No grade 3/4 infusion related reaction were documented in this series while 4 out of 16 assessable cases presented with LON at a median of 45 days (range: 44–70) after the last SC-R injection. Neutropenia lasted a median of 6 days (range: 4–9) with the help of GCSF and was not responsible for complication.
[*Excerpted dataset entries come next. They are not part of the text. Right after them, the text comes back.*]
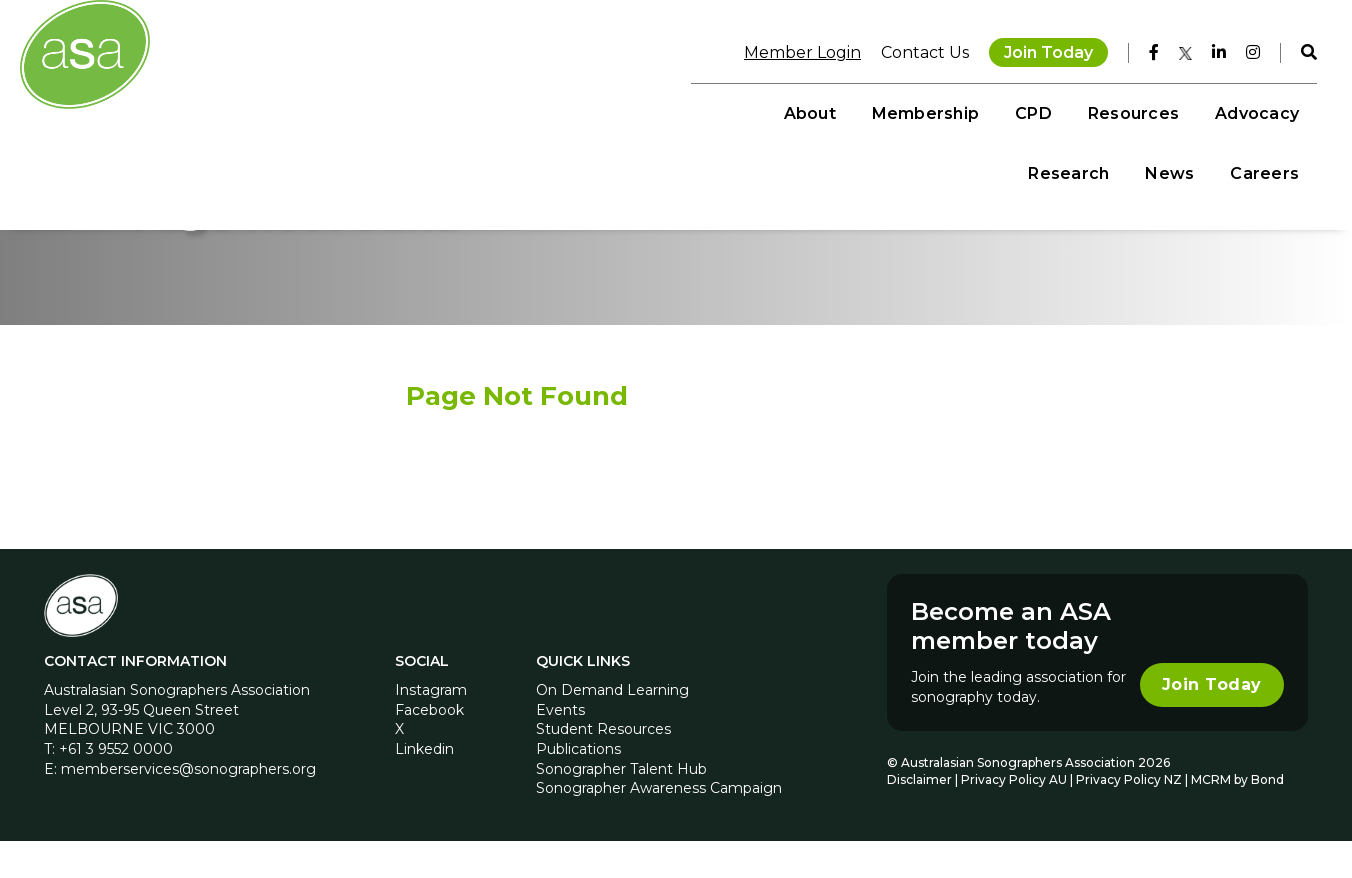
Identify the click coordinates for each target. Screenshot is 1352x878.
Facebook (431, 747)
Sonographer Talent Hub (621, 806)
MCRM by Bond (1235, 816)
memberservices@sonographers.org (192, 806)
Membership (605, 110)
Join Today (1035, 49)
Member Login (789, 49)
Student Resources (603, 767)
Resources (813, 110)
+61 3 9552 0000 (120, 786)
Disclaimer (917, 816)
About (490, 110)
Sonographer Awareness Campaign (659, 825)
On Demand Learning (612, 727)
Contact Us (912, 49)
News (1156, 110)
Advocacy (937, 110)
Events (560, 747)
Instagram (433, 727)
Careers (1251, 110)
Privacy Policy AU (1012, 816)
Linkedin (426, 786)
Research (1055, 110)
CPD (714, 110)
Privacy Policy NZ (1128, 816)
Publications (578, 786)
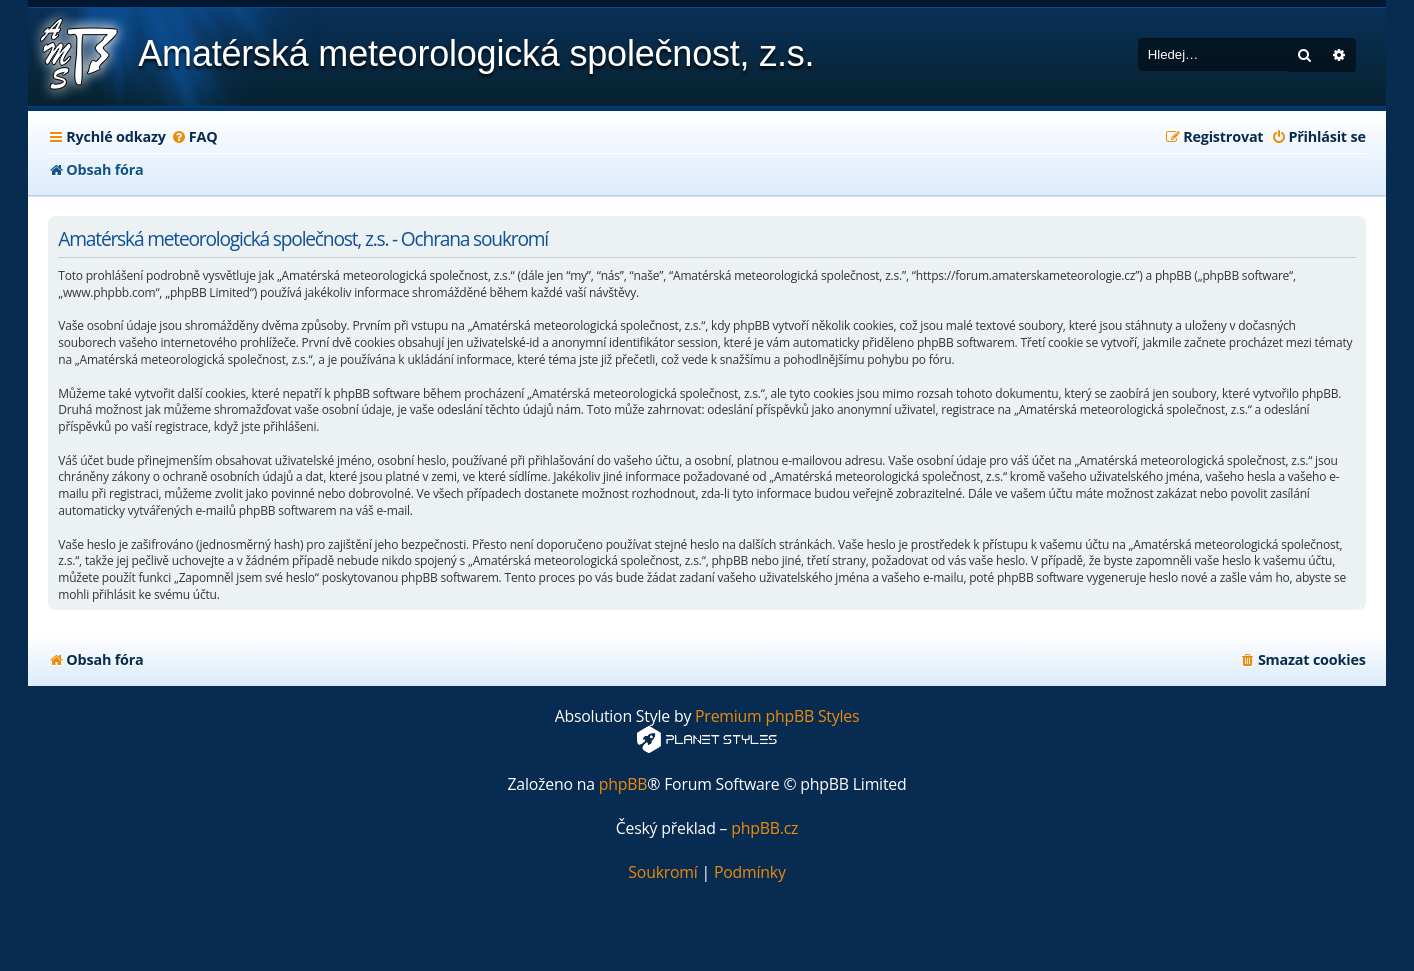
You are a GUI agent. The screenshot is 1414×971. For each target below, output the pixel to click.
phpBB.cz (764, 828)
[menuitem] (194, 137)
Eleven cases received SC-R for EBV reactivation (including 8 after allogeneic transplant and 3 in a context of aplastic anemia) with a median of 3 R (IV+SC, range: 1–4) and 2 SC-R (range: 1–3) injections. One patient died of concomitant invasive fungal infection and was not evaluable for efficacy. All of the ten other patients were documented with negative EBV PCR after treatment. Four patients received SC-R during ALL first line treatment with a median of 11 R (IV+SC, range: 3–26) and 6 SC-R (range: 1–16) injections. Two patients have received more than the number of R infusion scheduled (17 and 26) because of high toxicity related to the chemotherapy and it was chosen to deliver a maintenance therapy with vincristine/SC-R and prednisone. None of the four ALL patients had relapsed so far at 2, 8, 18 and 20 months from diagnosis with a median follow-up of 13 months (2–20). Five patients received SC-R for ITP (including 3 after allogeneic transplant) with a median of 3 R (IV+SC, range: 3–4) and 2 SC-R (range: 1–3) injections. Three patients obtained platelets count improvement within a median of 28 days (19–48) and none relapsed so far.

4. Conclusion

Our study is the first to address the feasibility of SC-R in other populations than CD20+ B-Cell lymphoma patients. SC-R seems to demonstrate a comparable efficacy/safety profile as IV-R. LON incidence was comparable with previous reports [8]. A costing study should be envisaged to demonstrate cost saving as it is the case for diffuse large B-cell lymphoma [9]. Finally, it may be possible to give the first dose subcutaneously rather than intravenously, even without premedication, as it was reported recently for lymphoma cases [10]. We conclude that there should be no restriction to use SC-R for these patients in the future as it may improve quality of care from both side point-of-view, patient and health providers.

Clinical practice points

  • Subcutaneous formulation of R rituximab seems to be effective to treat other populations than CD20+ B-Cell lymphoma patients, i.e. treatment of Epstein-Barr virus (EBV) reactivation, immune thrombocytopenic purpura (ITP) or CD20+ Philadelphia-negative acute lymphoblastic leukemia.

  • No grade 3/4 infusion related reaction were documented in this series

Conflicts of interest

The authors report no conflicts of interest.